By
Bloomberg
Published
October 15, 2024
LVMH is expecting to pay as much as €800 million ($870 million) in additional taxes next year after France announced plans to raise levies on its biggest companies to help shore up public finances.
Speaking during an analyst call Tuesday, LVMH Chief Financial Officer Jean-Jacques Guiony said the additional corporate taxes should range between €700 million and €800 million for the Paris-based company.
Last week, France unveiled a draft budget that includes higher taxes on businesses and the wealthy in an effort to trim its large debt pile. Under the plans, temporary levies on more than 400 profitable companies with annual revenue of more than €1 billion would generate €8 billion next year and €4 billion in 2026.
Moët Hennessy Louis Vuitton SE pays 4.5% of global corporate taxes in France, and if this increase becomes a reality would be responsible for about 10%, Guiony said.
That should ease “fears that we are not contributing to the budget effort,” Guiony said.
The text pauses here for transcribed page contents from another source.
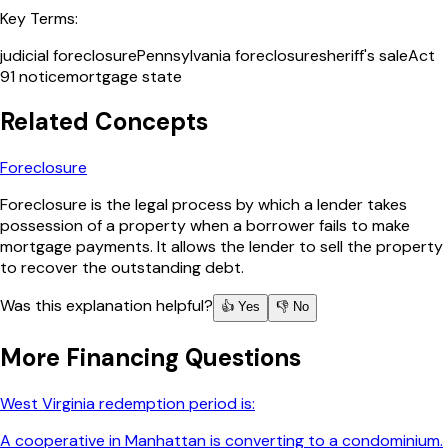
Key Terms:
judicial foreclosure
Pennsylvania foreclosure
sheriff's sale
Act
91 notice
mortgage state
Related Concepts
Foreclosure
Foreclosure is the legal process by which a lender takes
possession of a property when a borrower fails to make
mortgage payments. It allows the lender to sell the property
to recover the outstanding debt.
Was this explanation helpful?
👍 Yes
👎 No
More
Financing
Questions
West Virginia redemption period is:
A cooperative in Manhattan is converting to a condominium.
The 2025 budget is a crucial part of Prime Minister Michel Barnier’s efforts to restore political and fiscal order after months of volatility and uncertainty sparked by President Emmanuel Macron’s decision to dissolve the National Assembly and call snap elections.
Speaking on Sunday, Stellantis NV Chief Executive Officer Carlos Tavares predicted that French plans to hike corporate taxes will hurt investment.